= Beginning of Section =

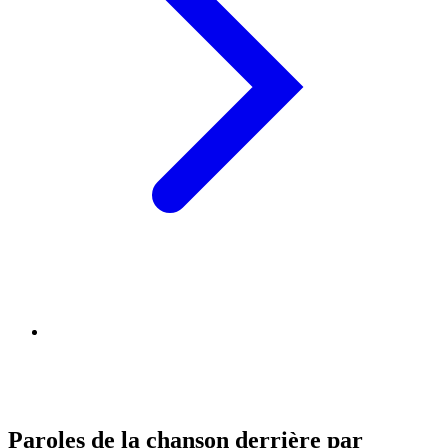
Paroles de la chanson derrière par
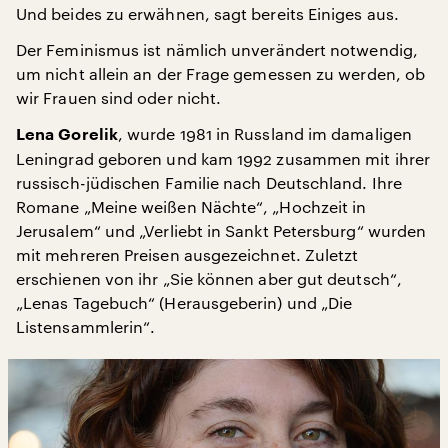
Und beides zu erwähnen, sagt bereits Einiges aus.
Der Feminismus ist nämlich unverändert notwendig,
um nicht allein an der Frage gemessen zu werden, ob
wir Frauen sind oder nicht.
, wurde 1981 in Russland im damaligen
Lena Gorelik
Leningrad geboren und kam 1992 zusammen mit ihrer
russisch-jüdischen Familie nach Deutschland. Ihre
Romane „Meine weißen Nächte“, „Hochzeit in
Jerusalem“ und „Verliebt in Sankt Petersburg“ wurden
mit mehreren Preisen ausgezeichnet. Zuletzt
erschienen von ihr „Sie können aber gut deutsch“,
„Lenas Tagebuch“ (Herausgeberin) und „Die
Listensammlerin“.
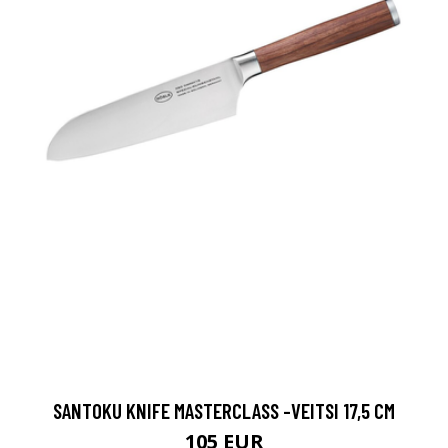
SANTOKU KNIFE MASTERCLASS -VEITSI 17,5 CM
105 EUR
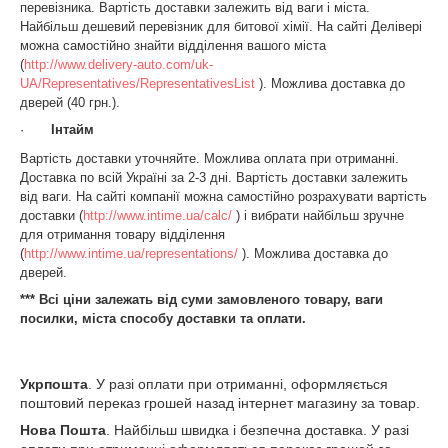
перевізника. Вартість доставки залежить від ваги і міста.
Найбільш дешевий перевізник для битової хімії. На сайті Делівері
можна самостійно знайти відділення вашого міста
(
http://www.delivery-auto.com/uk-
UA/Representatives/RepresentativesList
). Можлива доставка до
дверей (40 грн.).
·
Інтайм
Вартість доставки уточняйте. Можлива оплата при отриманні.
Доставка по всій Україні за 2-3 дні. Вартість доставки залежить
від ваги. На сайті компанії можна самостійно розрахувати вартість
доставки (
http://www.intime.ua/calc/
) і вибрати найбільш зручне
для отримання товару відділення
(
http://www.intime.ua/representations/
). Можлива доставка до
дверей.
*** Всі ціни залежать від суми замовленого товару, ваги
посилки, міста способу доставки та оплати.
Укрпошта
. У разі оплати при отриманні, оформляється
поштовий переказ грошей назад інтернет магазину за товар.
Нова Пошта
. Найбільш швидка і безпечна доставка. У разі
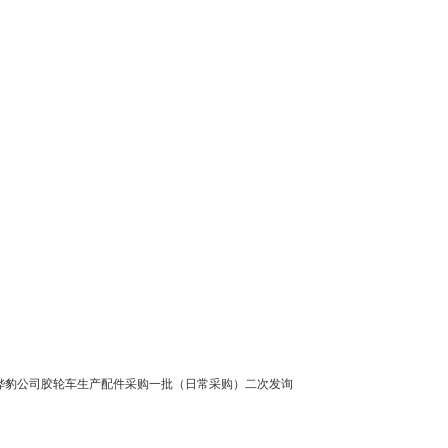
桦豹公司胶轮车生产配件采购一批（日常采购）二次发询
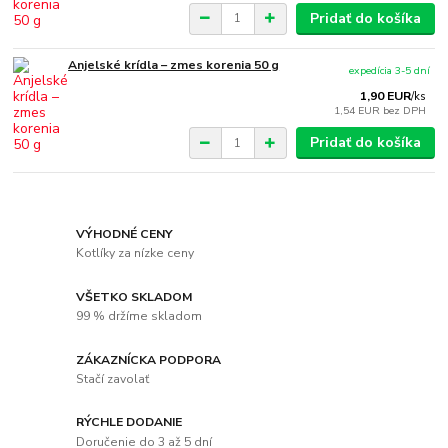
Pridať do košíka
Anjelské krídla – zmes korenia 50 g
expedícia 3-5 dní
1,90 EUR
/
ks
1,54 EUR
bez DPH
Pridať do košíka
VÝHODNÉ CENY
Kotlíky za nízke ceny
VŠETKO SKLADOM
99 % držíme skladom
ZÁKAZNÍCKA PODPORA
Stačí zavolať
RÝCHLE DODANIE
Doručenie do 3 až 5 dní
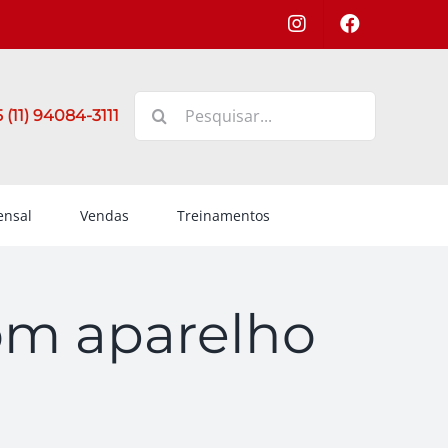
Buscar
 (11) 94084-3111
resultados
para:
nsal
Vendas
Treinamentos
om aparelho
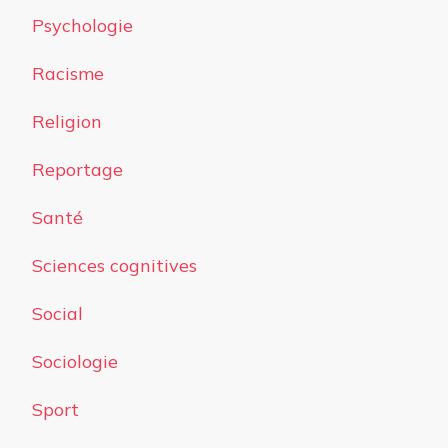
Psychologie
Racisme
Religion
Reportage
Santé
Sciences cognitives
Social
Sociologie
Sport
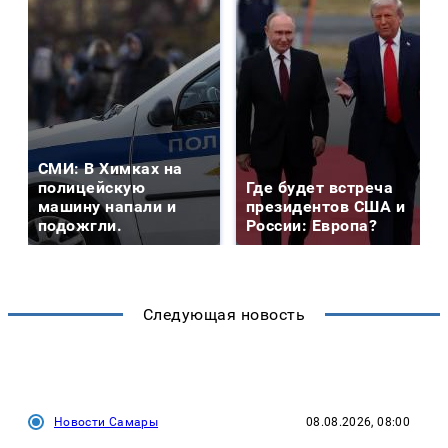
СМИ: В Химках на
полицейскую
Где будет встреча
машину напали и
президентов США и
подожгли.
России: Европа?
Следующая новость
Новости Самары
08.08.2026, 08:00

= End of Section =

PROBLEM. Would you set down the records above once more, exactly, with the pictures removed?

SOLUTION FOR THIS EXERCISE.
Paroles de la chanson derrière par
Und beides zu erwähnen, sagt bereits Einiges aus.
Der Feminismus ist nämlich unverändert notwendig,
um nicht allein an der Frage gemessen zu werden, ob
wir Frauen sind oder nicht.
, wurde 1981 in Russland im damaligen
Lena Gorelik
Leningrad geboren und kam 1992 zusammen mit ihrer
russisch-jüdischen Familie nach Deutschland. Ihre
Romane „Meine weißen Nächte“, „Hochzeit in
Jerusalem“ und „Verliebt in Sankt Petersburg“ wurden
mit mehreren Preisen ausgezeichnet. Zuletzt
erschienen von ihr „Sie können aber gut deutsch“,
„Lenas Tagebuch“ (Herausgeberin) und „Die
Listensammlerin“.
SANTOKU KNIFE MASTERCLASS -VEITSI 17,5 CM
105 EUR
перевізника. Вартість доставки залежить від ваги і міста.
Найбільш дешевий перевізник для битової хімії. На сайті Делівері
можна самостійно знайти відділення вашого міста
(
http://www.delivery-auto.com/uk-
UA/Representatives/RepresentativesList
). Можлива доставка до
дверей (40 грн.).
·
Інтайм
Вартість доставки уточняйте. Можлива оплата при отриманні.
Доставка по всій Україні за 2-3 дні. Вартість доставки залежить
від ваги. На сайті компанії можна самостійно розрахувати вартість
доставки (
http://www.intime.ua/calc/
) і вибрати найбільш зручне
для отримання товару відділення
(
http://www.intime.ua/representations/
). Можлива доставка до
дверей.
*** Всі ціни залежать від суми замовленого товару, ваги
посилки, міста способу доставки та оплати.
Укрпошта
. У разі оплати при отриманні, оформляється
поштовий переказ грошей назад інтернет магазину за товар.
Нова Пошта
. Найбільш швидка і безпечна доставка. У разі
桦豹公司胶轮车生产配件采购一批（日常采购）二次发询
Pridať do košíka
Anjelské krídla – zmes korenia 50 g
expedícia 3-5 dní
1,90 EUR
/
ks
1,54 EUR
bez DPH
Pridať do košíka
VÝHODNÉ CENY
Kotlíky za nízke ceny
VŠETKO SKLADOM
99 % držíme skladom
ZÁKAZNÍCKA PODPORA
Stačí zavolať
RÝCHLE DODANIE
Doručenie do 3 až 5 dní
Buscar
 (11) 94084-3111
resultados
para:
nsal
Vendas
Treinamentos
om aparelho
Psychologie
Racisme
Religion
Reportage
Santé
Sciences cognitives
Social
Sociologie
Sport
СМИ: В Химках на
полицейскую
Где будет встреча
машину напали и
президентов США и
подожгли.
России: Европа?
Следующая новость
Новости Самары
08.08.2026, 08:00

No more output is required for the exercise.